Von Univ. Prof. Dr. Andreas Kruger
„Ich möchte danach aber keine Brille tragen“, ist oft zu hören von Patienten vor einer Grauen-Star-Operation oder von den 50plus-Presbyopen. Können wir diese sehr hohen Erwartungen mitMethoden der modernen refraktiven Linsentechnologie erfüllen?
Premiumlinsen umfassen intraokulare Kunstlinsen die einen Astigmatismus korrigieren, die bifokal wirken und so die Leiden einer Presbyopie mildern können und auch phake Kunstlinsen, welche höhere Fehlsichtigkeiten ausgleichen können. Auch Kombinationen aus den oben genannten Linsen sind bereits technologisch verwirklicht. Die meisten Lösungen stellen einen Kompromiss zwischen Machbarkeit und Wunsch dar. Nach Dr. Ioannis Pallikaris, einem Pionier der refraktiven
Laserchirurgie, ist die Definition eines guten Ergebnisses weniger eine technische Frage als eine menschliche. Ich glaube, das Ziel eines refraktiven Eingriffs sollte nicht ein „Super-Sehen wie früher“, sondern ein natürliches Sehen sein, welches den spezifischen Wünschen und Erfordernissen der Menschen entspricht.

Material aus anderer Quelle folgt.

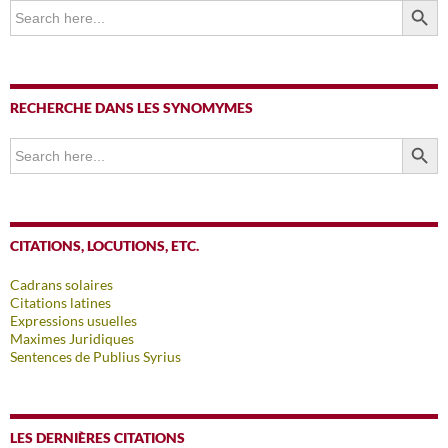
Search
for:
RECHERCHE DANS LES SYNOMYMES
SEARCH BUTTO
Search
for:
CITATIONS, LOCUTIONS, ETC.
Cadrans solaires
Citations latines
Expressions usuelles
Maximes Juridiques
Sentences de Publius Syrius
LES DERNIÈRES CITATIONS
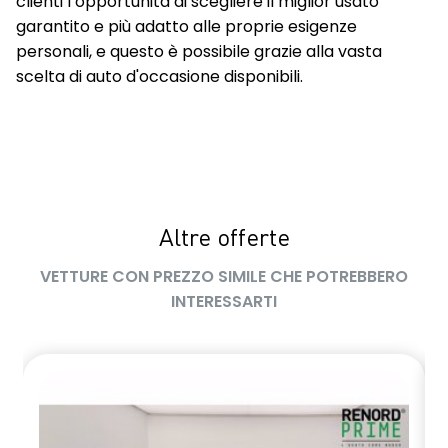
clienti l’opportunità di scegliere il miglior usato
garantito e più adatto alle proprie esigenze
personali, e questo è possibile grazie alla vasta
scelta di auto d'occasione disponibili.
Altre offerte
VETTURE CON PREZZO SIMILE CHE POTREBBERO
INTERESSARTI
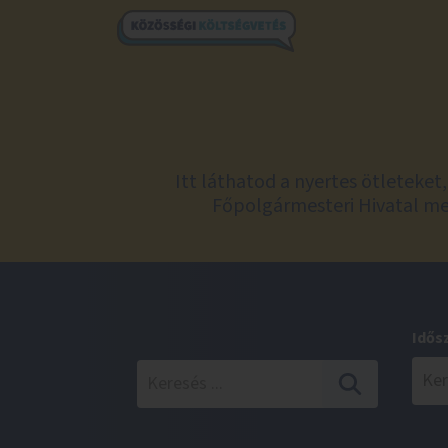
Itt láthatod a nyertes ötleteke
Főpolgármesteri Hivatal meg
Idős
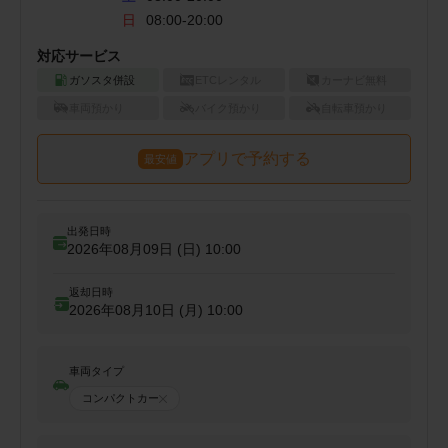
日
08:00-20:00
対応サービス
ガソスタ併設
ETCレンタル
カーナビ無料
車両預かり
バイク預かり
自転車預かり
アプリで予約する
最安値
出発日時
2026年08月09日 (日)
10:00
返却日時
2026年08月10日 (月)
10:00
車両タイプ
コンパクトカー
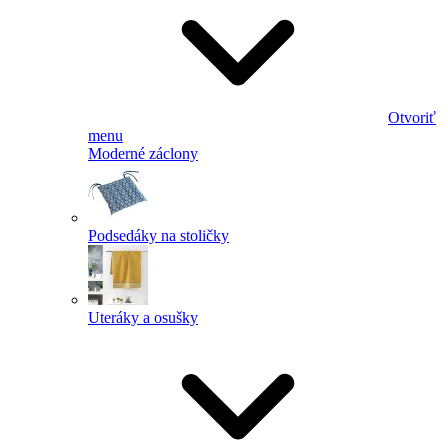
Otvoriť
menu
Moderné záclony
Podsedáky na stoličky
Uteráky a osušky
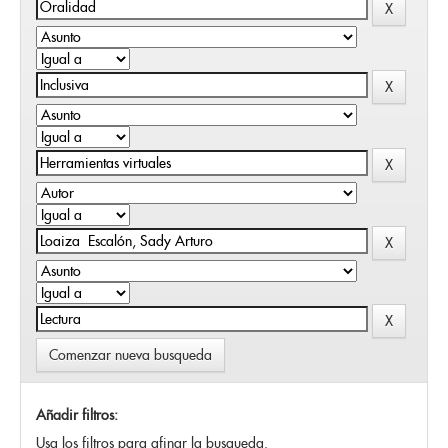
Comenzar nueva busqueda
Añadir filtros:
Usa los filtros para afinar la busqueda.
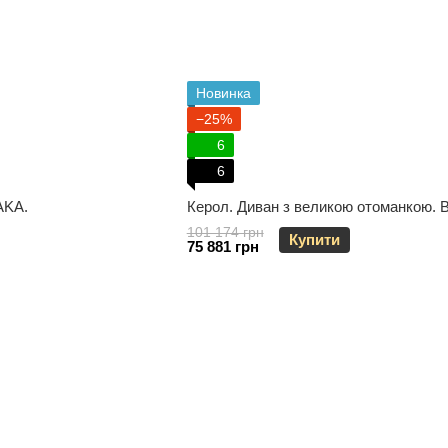
Новинка
−25%
6
6
AKА.
Керол. Диван з великою отоманкою. Bi
101 174 грн
Купити
75 881 грн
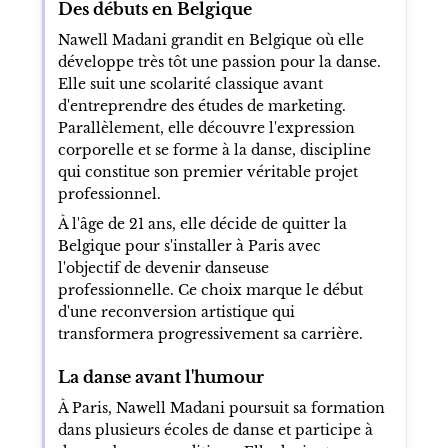
Des débuts en Belgique
Nawell Madani grandit en Belgique où elle
développe très tôt une passion pour la danse.
Elle suit une scolarité classique avant
d'entreprendre des études de marketing.
Parallèlement, elle découvre l'expression
corporelle et se forme à la danse, discipline
qui constitue son premier véritable projet
professionnel.
À l'âge de 21 ans, elle décide de quitter la
Belgique pour s'installer à Paris avec
l'objectif de devenir danseuse
professionnelle. Ce choix marque le début
d'une reconversion artistique qui
transformera progressivement sa carrière.
La danse avant l'humour
À Paris, Nawell Madani poursuit sa formation
dans plusieurs écoles de danse et participe à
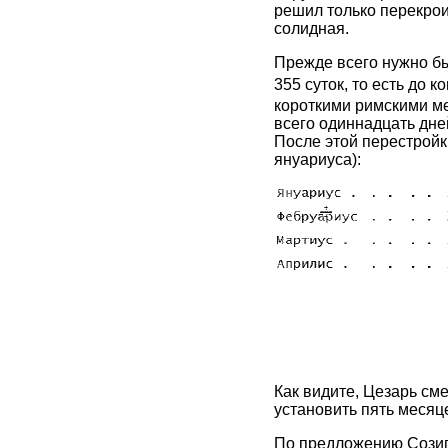
решил только перекрои
солидная.
Прежде всего нужно бы
355 суток, то есть до к
короткими римскими ме
всего одиннадцать дне
После этой перестройк
януариуса):
Как видите, Цезарь см
установить пять месяц
По предложению Созиге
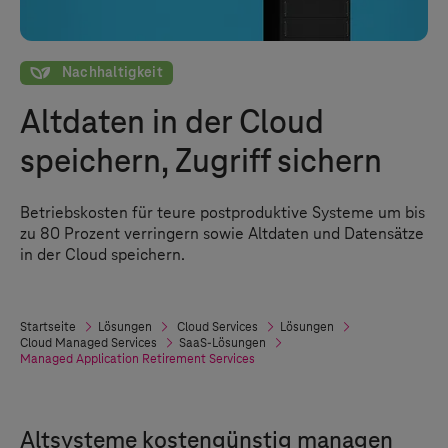
Nachhaltigkeit
Nachhaltigkeit
Altdaten in der Cloud
speichern, Zugriff sichern
Betriebskosten für teure postproduktive Systeme um bis
zu 80 Prozent verringern sowie Altdaten und Datensätze
in der Cloud speichern.
Startseite
Lösungen
Cloud Services
Lösungen
Cloud Managed Services
SaaS-Lösungen
Managed Application Retirement Services
Altsysteme kostengünstig managen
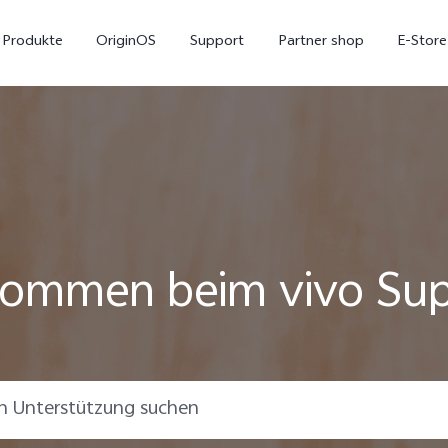
Produkte
OriginOS
Support
Partner shop
E-Store
kommen beim vivo Su
X300 Pro
X300
V7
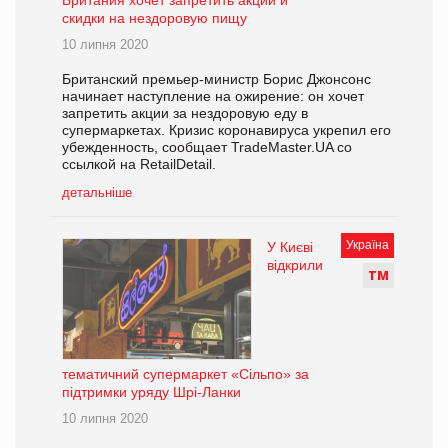
Британия хочет запретить акции и
скидки на нездоровую пищу
10 липня 2020
Британский премьер-министр Борис Джонсонс
начинает наступление на ожирение: он хочет
запретить акции за нездоровую еду в
супермаркетах. Кризис коронавируса укрепил его
убежденность, сообщает TradeMaster.UA со
ссылкой на RetailDetail.
детальніше
Україна
У Києві
відкрили
Т
М
тематичний супермаркет «Сільпо» за
підтримки уряду Шрі-Ланки
10 липня 2020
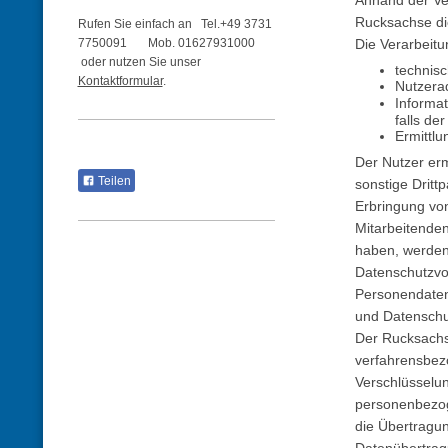
Anhand der Ve
Rucksachse die
Rufen Sie einfach an Tel.+49 3731
7750091 Mob. 01627931000
Die Verarbeit
oder nutzen Sie unser
technis
Kontaktformular
.
Nutzerad
Informa
falls de
Ermittl
Der Nutzer er
Teilen
sonstige Dritt
Erbringung vo
Mitarbeitenden
haben, werden
Datenschutzvor
Personendaten
und Datenschu
Der Rucksachs
verfahrensbezo
Verschlüsselun
personenbezog
die Übertragun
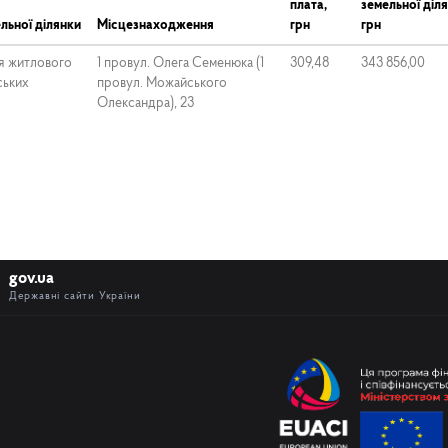
плата,
земельної діля
льної ділянки
Місцезнаходження
грн
грн
я житлового
1 провул. Олега Семенюка (1
309,48
343 856,00
ських
провул. Можайського
Олександра), 23
gov.ua
Державні сайти України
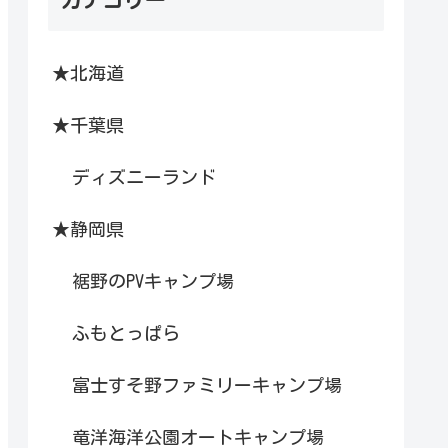
★北海道
★千葉県
ディズニーランド
★静岡県
裾野のPVキャンプ場
ふもとっぱら
富士すそ野ファミリーキャンプ場
竜洋海洋公園オートキャンプ場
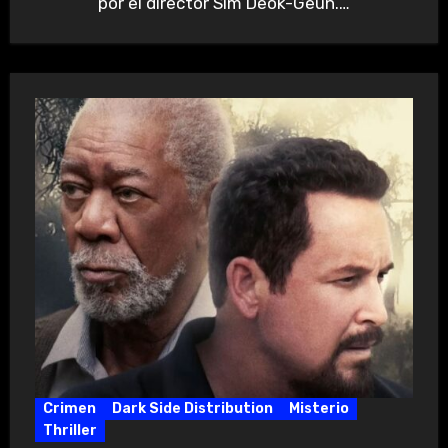
por el director Sim Deok-Geun.…
Crimen
Dark Side Distribution
Misterio
Thriller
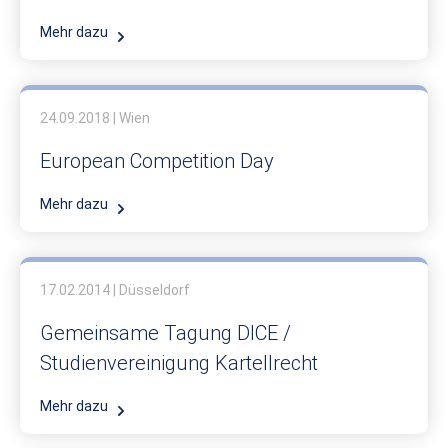
Mehr dazu
24.09.2018 | Wien
European Competition Day
Mehr dazu
17.02.2014 | Düsseldorf
Gemeinsame Tagung DICE /
Studienvereinigung Kartellrecht
Mehr dazu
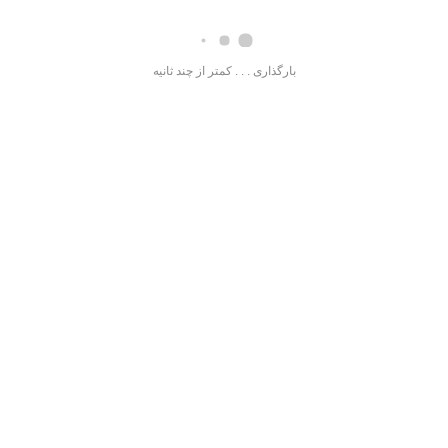
بارگذاری . . . کمتر از چند ثانیه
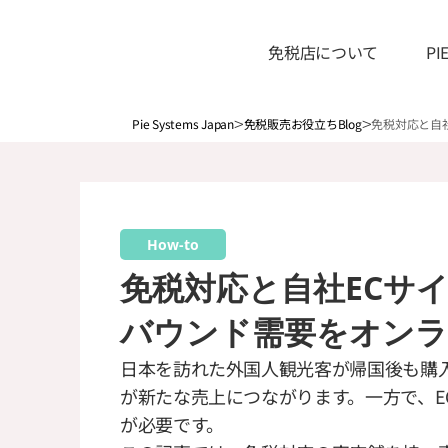
免税店について
P
>
>
Pie Systems Japan
免税販売お役立ちBlog
免税対応と自
How-to
免税対応と自社ECサ
バウンド需要をオンラ
日本を訪れた外国人観光客が帰国後も購入
が新たな売上につながります。一方で、E
が必要です。
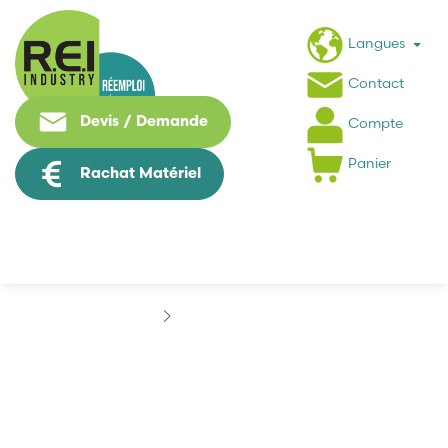
Langues
Contact
Devis / Demande
Compte
Panier
Rachat Matériel
Marques
EW HOF
EW HOF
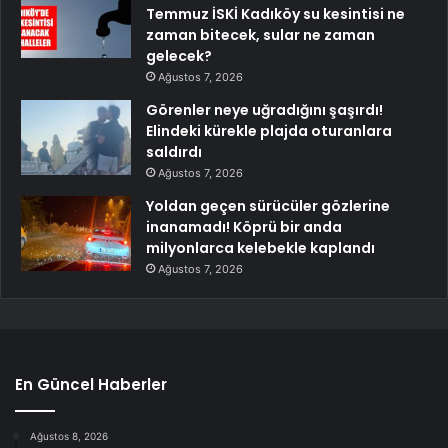
Temmuz İSKİ Kadıköy su kesintisi ne
zaman bitecek, sular ne zaman
gelecek?
Ağustos 7, 2026
Görenler neye uğradığını şaşırdı!
Elindeki kürekle plajda oturanlara
saldırdı
Ağustos 7, 2026
Yoldan geçen sürücüler gözlerine
inanamadı! Köprü bir anda
milyonlarca kelebekle kaplandı
Ağustos 7, 2026
En Güncel Haberler
Ağustos 8, 2026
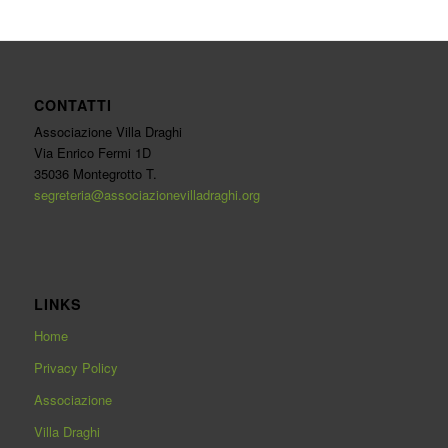
CONTATTI
Associazione Villa Draghi
Via Enrico Fermi 1D
35036 Montegrotto T.
segreteria@associazionevilladraghi.org
LINKS
Home
Privacy Policy
Associazione
Villa Draghi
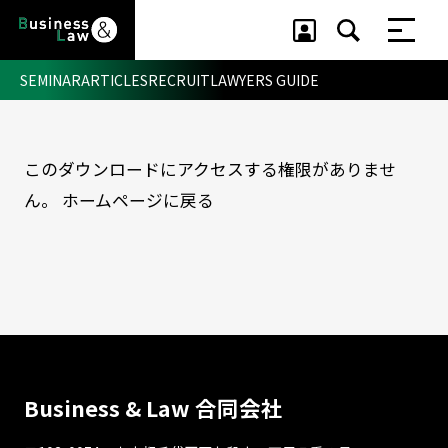
SEMINAR
ARTICLES
RECRUIT
LAWYERS GUIDE
このダウンロードにアクセスする権限がありませ
セミナー ・ 記事
ん。
ホームページに戻る
セミナー
記事
リクルート
Business & Law 合同会社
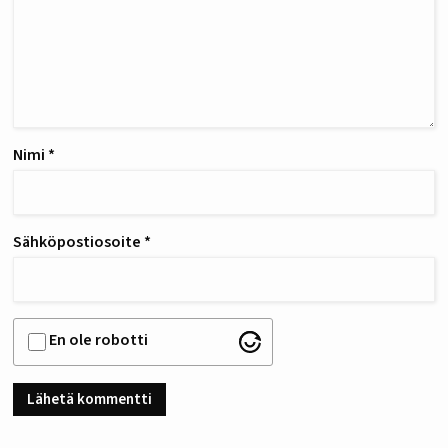
Nimi
*
Sähköpostiosoite
*
En ole robotti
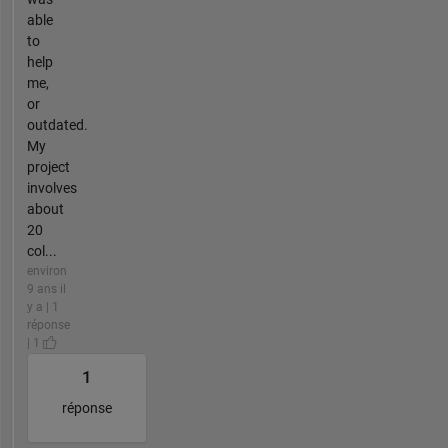
able
to
help
me,
or
outdated.
My
project
involves
about
20
col...
environ
9 ans il
y a | 1
réponse
| 1
1
réponse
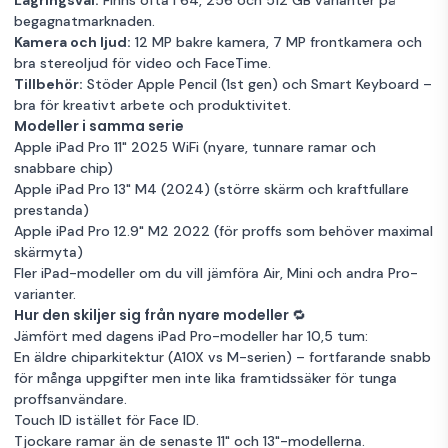
rymdgrå
begagnatmarknaden.
Kamera och ljud:
12 MP bakre kamera, 7 MP frontkamera och
Mycket bra skick
Grå
256GB Lagring
bra stereoljud för video och FaceTime.
Tillbehör:
Stöder Apple Pencil (1st gen) och Smart Keyboard –
Garanti 12 mån
bra för kreativt arbete och produktivitet.
Modeller i samma serie
iPad Pro (2017)
Apple iPad Pro 11" 2025 WiFi
(nyare, tunnare ramar och
10.5" 256 GB
4 359 kr
snabbare chip)
roségold
Apple iPad Pro 13" M4 (2024)
(större skärm och kraftfullare
prestanda)
Mycket bra skick
Guld
256GB Lagring
Apple iPad Pro 12.9" M2 2022
(för proffs som behöver maximal
Garanti 12 mån
skärmyta)
Fler iPad-modeller
om du vill jämföra Air, Mini och andra Pro-
varianter.
Hur den skiljer sig från nyare modeller 🔁
Jämfört med dagens iPad Pro-modeller har 10,5 tum:
En äldre chiparkitektur (A10X vs M-serien) – fortfarande snabb
för många uppgifter men inte lika framtidssäker för tunga
proffsanvändare.
Touch ID istället för Face ID.
Tjockare ramar än de senaste 11" och 13"-modellerna.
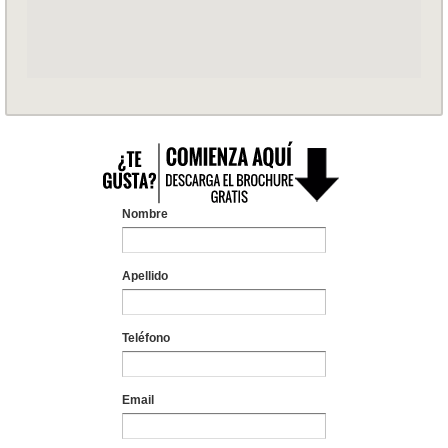
Nombre
Apellido
Teléfono
Email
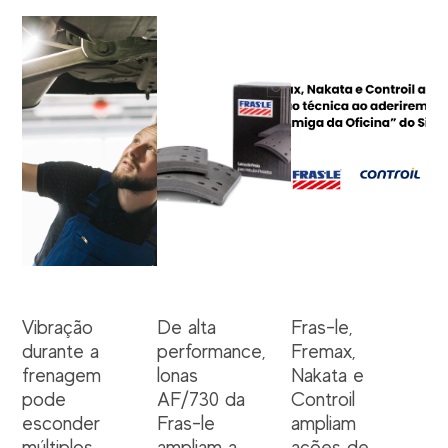
Vibração
De alta
Fras-le,
durante a
performance,
Fremax,
frenagem
lonas
Nakata e
pode
AF/730 da
Controil
esconder
Fras-le
ampliam
múltiplos
ampliam a
ações de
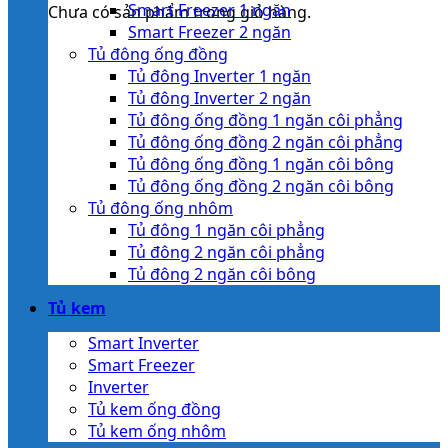
Smart Freezer 1 ngăn
Chưa có sản phẩm trong giỏ hàng.
Smart Freezer 2 ngăn
Tủ đông ống đồng
Tủ đông Inverter 1 ngăn
Tủ đông Inverter 2 ngăn
Tủ đông ống đồng 1 ngăn côi phẳng
Tủ đông ống đồng 2 ngăn côi phẳng
Tủ đông ống đồng 1 ngăn côi bông
Tủ đông ống đồng 2 ngăn côi bông
Tủ đông ống nhôm
Tủ đông 1 ngăn côi phẳng
Tủ đông 2 ngăn côi phẳng
Tủ đông 2 ngăn côi bông
Tủ kem
Smart Inverter
Smart Freezer
Inverter
Tủ kem ống đồng
Tủ kem ống nhôm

Den Beginn einer erfolgreichen Partnerschaft zwischen Arzt und Patienten stellt ein ausführliches Beratungsgespräch über Lebensgewohnheiten, Beruf und Freizeitverhalten dar. In zweiter Linie wird in einer doch sehr technisch ablaufenden eingehenden ophthalmologischen Untersuchung die Eignung des individuellen Auges für diese spezielle Chirurgie erhoben.
Multifokallinsen
Multifokal(bi)linsen haben nicht den besten Ruf in der augenärztlichen Gemeinschaft. Die
Vorbehalte gegenüber dieser Technologie haben vorwiegend historische Gründe. Ungenaue
Biometrien, ein bestehender Restastigmatismus, refraktive MIO-Linsendesigns und nicht astigmatismusneutrale Operationstechniken führten oft zu unzufriedenstellenden Ergebnissen und enttäuschten Patienten und auch Ärzten.
Bei entsprechend starkem Wunsch und bei Eignung des Patienten hat der Einsatz von modernen Linsentypen, wie der asphärischen apodisierenden Optik der Acrysof ReStore, dem speziellen
Stufendesign der Zeiss *AT.LISA und der diffraktiven asphärischen AMO Tecnis 1 zu erfreulicheren Ergebnissen als in der Vergangenheit geführt. Moderne Kleinstschnittechniken und die optischen Biometrien mit IOLMaster oder Lensstar LS900 Haag-Streit erhöhen die Berechnungsgenauigkeit.
In Kombination mit einem kornealen Astigmatismus – bei fehlender Verfügbarkeit eines Femto-Eximerlasersystems zur Feinkorrektur des Ergebnisses – scheint derzeit die *AT.LISA mit der Kombination von multi(bi)fokalem und torischem Design technologisch die Nase vorne zu haben. An eine rechtzeitige, eher frühzeitige YAG-Laserkapsulotomie bei solchen MIOLs sollte auch gedacht werden.
Torische Kunstlinsen
Astigmatismen sind häufig. Welche sollten oder können im Rahmen einer Kataraktoperation oder eines refraktiven Linsentauschs ausgeglichen werden? Die Erfahrung zeigt, dass Restfehler
bis zu 0.75 Dpt., vor allem auch in gewohnter Lage, durchaus toleriert bzw. nicht bemerkt
werden. Torische Kunstlinsen sind teuer. Torische Linsen, vor allem mit höherem Torus, sind meist auch nicht kurzfristig erhältlich. Die Biometrie von torischen Implantaten unterscheidet sich grundsätzlich nicht von Standardbiometrien. Vorbildlich kundenfreundlich für die Bestellung von solchen Implantaten ist eine Online-Kalkulationsoftware wie bei Oculentis oder Alcon. Die meisten torischen IOLs unterscheiden sich in Material, Grunddesign und Implantationstechnik nicht von den sphärischen Pendants. Bei der Implantation und Positionierung der IOL stellt die präoperative
4-Punkt-Markierung das entscheidende Detail dar. Eine Ausnahme ist die Silkonlinse mit den sogenannten Z-Haptiken von Dr.-Schmidt-Linsen, vertrieben von der Firma Alphamed. Diese Linse mit ausgezeichneter Rotationsstabilität, sehr guter Nachstarprävention und sehr hohem
möglichem Torus setzt doch einiges Geschick und Erfahrung des Chirurgen voraus.
Zusammenfassung
Premiumlinsen im Rahmen der Kataraktoperation sind, bei entsprechender Indikation und Wunsch, eine erfreuliche und ausgereifte Weiterentwicklung. Als Einsatz für eine rein refraktive Chirurgie gilt wie immer aber im Besonderen primum nil nocere. Die refraktive Chirurgie hat im Allgemeinen keine medizinische Indikation.